--- EXTRACTED INFORMATION Enclosed Below ---

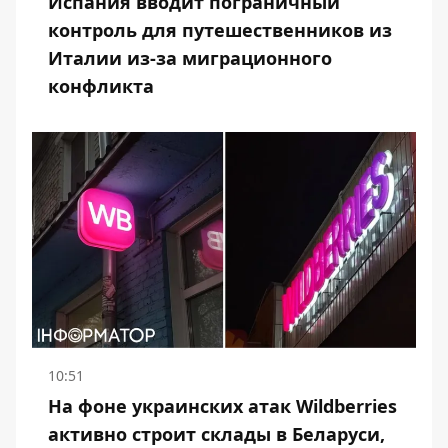
Испания вводит пограничный
контроль для путешественников из
Италии из-за миграционного
конфликта
10:51
На фоне украинских атак Wildberries
активно строит склады в Беларуси,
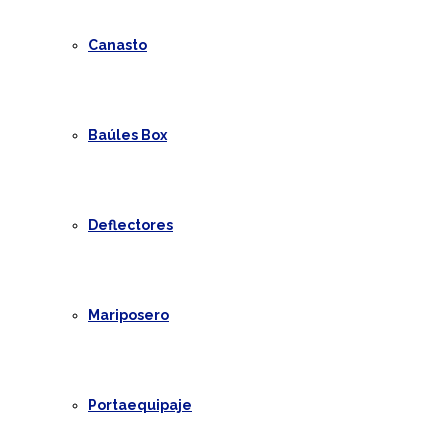
Canasto
Baúles Box
Deflectores
Mariposero
Portaequipaje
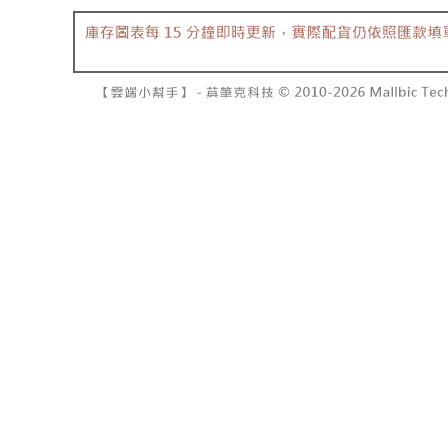
7-11取貨
１．透過由
交易，需
每筆NT$6
求債權轉
２．關於
付款後7-1
https://aft
每筆NT$6
３．未成
「AFTE
宅配
任。
４．使用「
每筆NT$1
即時審查
結果請求
國家/地區
５．嚴禁
形，恩沛
動。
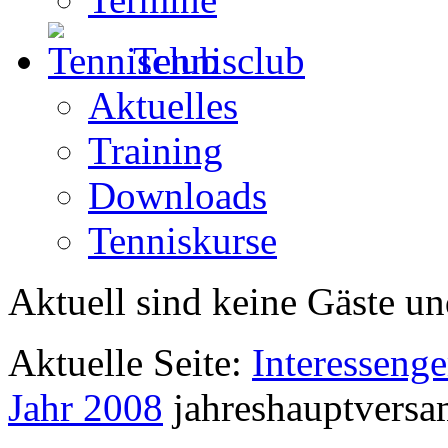
Tennisclub
Aktuelles
Training
Downloads
Tenniskurse
Aktuell sind keine Gäste un
Aktuelle Seite:
Interesseng
Jahr 2008
jahreshauptvers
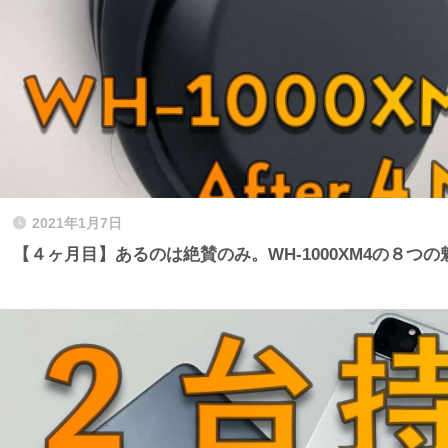
2021年1月7日
【４ヶ月目】あるのは絶賛のみ。WH-1000XM4の８つの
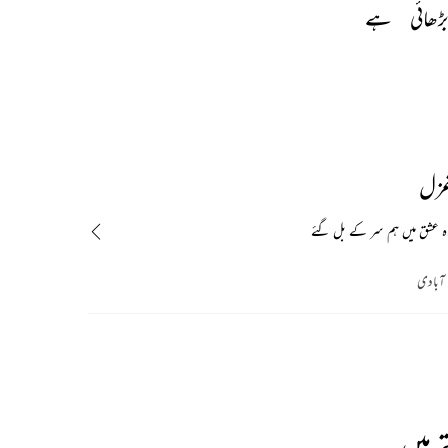
ڑھائی 
ہے 
غزل
اہ عشق میں ہم سر کے بل گئے
 آبادی
 ہیں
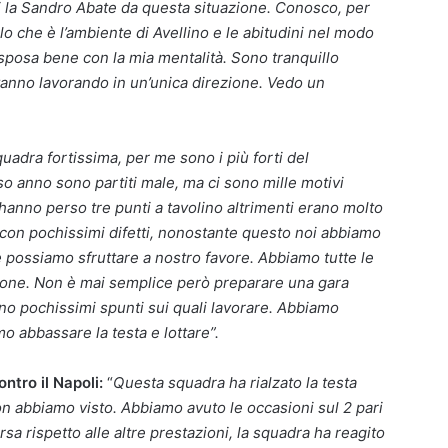
ri la Sandro Abate da questa situazione. Conosco, per
o che è l’ambiente di Avellino e le abitudini nel modo
i sposa bene con la mia mentalità. Sono tranquillo
tanno lavorando in un’unica direzione. Vedo un
adra fortissima, per me sono i più forti del
o anno sono partiti male, ma ci sono mille motivi
 hanno perso tre punti a tavolino altrimenti erano molto
a con pochissimi difetti, nonostante questo noi abbiamo
he possiamo sfruttare a nostro favore. Abbiamo tutte le
zione. Non è mai semplice però preparare una gara
no pochissimi spunti sui quali lavorare. Abbiamo
o abbassare la testa e lottare”.
ntro il Napoli:
“
Questa squadra ha rialzato la testa
non abbiamo visto. Abbiamo avuto le occasioni sul 2 pari
rsa rispetto alle altre prestazioni, la squadra ha reagito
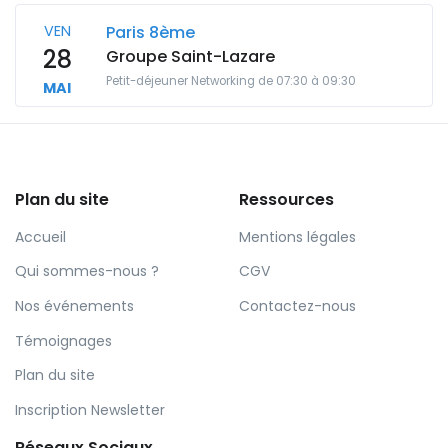
VEN
Paris 8ème
28
Groupe Saint-Lazare
Petit-déjeuner Networking de 07:30 à 09:30
MAI
Plan du site
Ressources
Accueil
Mentions légales
Qui sommes-nous ?
CGV
Nos événements
Contactez-nous
Témoignages
Plan du site
Inscription Newsletter
Réseaux Sociaux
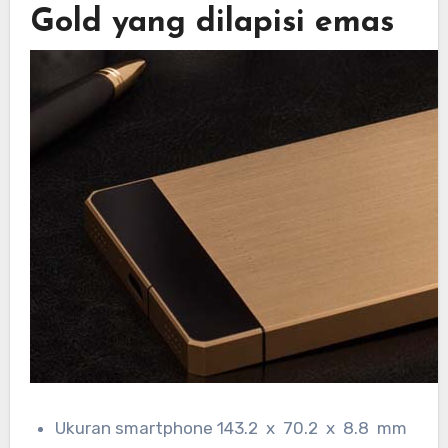
Gold yang dilapisi emas
Ukuran smartphone 143.2 x 70.2 x 8.8 mm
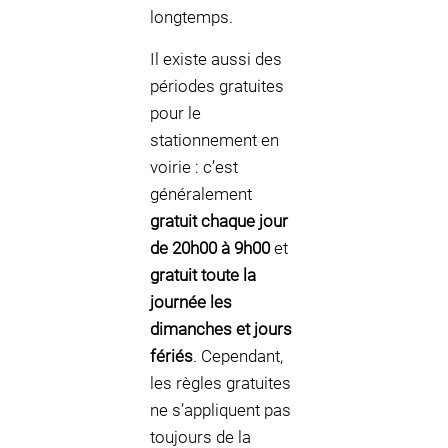
longtemps.
Il existe aussi des
périodes gratuites
pour le
stationnement en
voirie : c’est
généralement
gratuit chaque jour
de 20h00 à 9h00
et
gratuit toute la
journée les
dimanches et jours
fériés
. Cependant,
les règles gratuites
ne s’appliquent pas
toujours de la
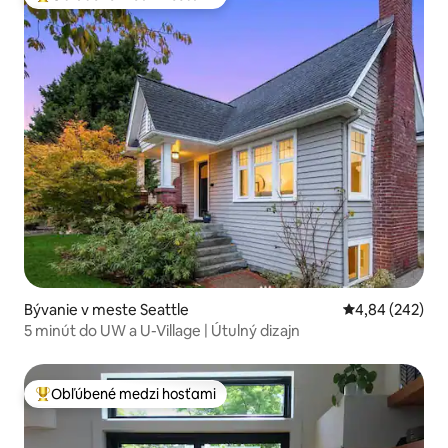
Najobľúbenejšie medzi hosťami
Bývanie v meste Seattle
Priemerné ohod
4,84 (242)
5 minút do UW a U-Village | Útulný dizajn
Obľúbené medzi hosťami
Najobľúbenejšie medzi hosťami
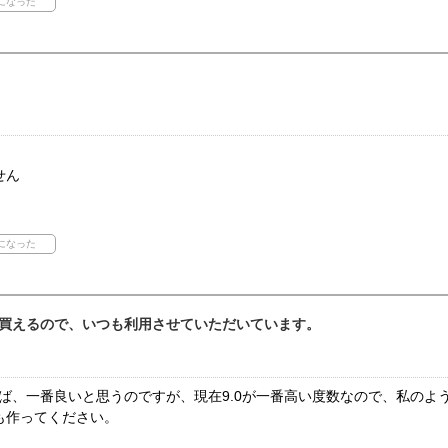
。
せん
買えるので、いつも利用させていただいています。
れば、一番良いと思うのですが、現在9.0が一番高い度数なので、私のよ
も作ってください。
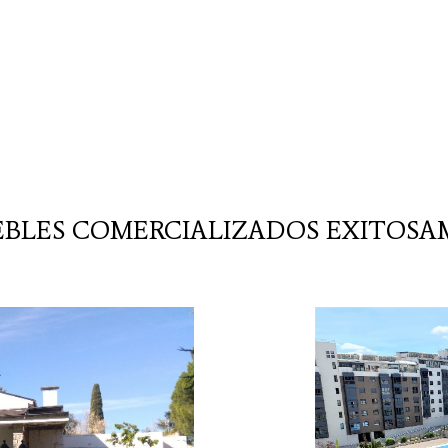
BLES COMERCIALIZADOS EXITOS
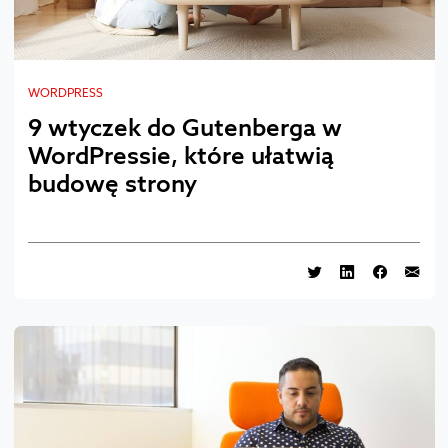
WORDPRESS
9 wtyczek do Gutenberga w
WordPressie, które ułatwią
budowę strony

--- End of Enclosed EXTRACTED INFORMATION ---

## WHAT TO PRODUCE
Above are the records; copy exactly the lines from the one with "rsa rispetto alle" through the one with "Inscription Newsletter", including both, and nothing more. Leave out pictures.

## WRITTEN ANSWER
rsa rispetto alle altre prestazioni, la squadra ha reagito
VEN
Paris 8ème
28
Groupe Saint-Lazare
Petit-déjeuner Networking de 07:30 à 09:30
MAI
Plan du site
Ressources
Accueil
Mentions légales
Qui sommes-nous ?
CGV
Nos événements
Contactez-nous
Témoignages
Plan du site
Inscription Newsletter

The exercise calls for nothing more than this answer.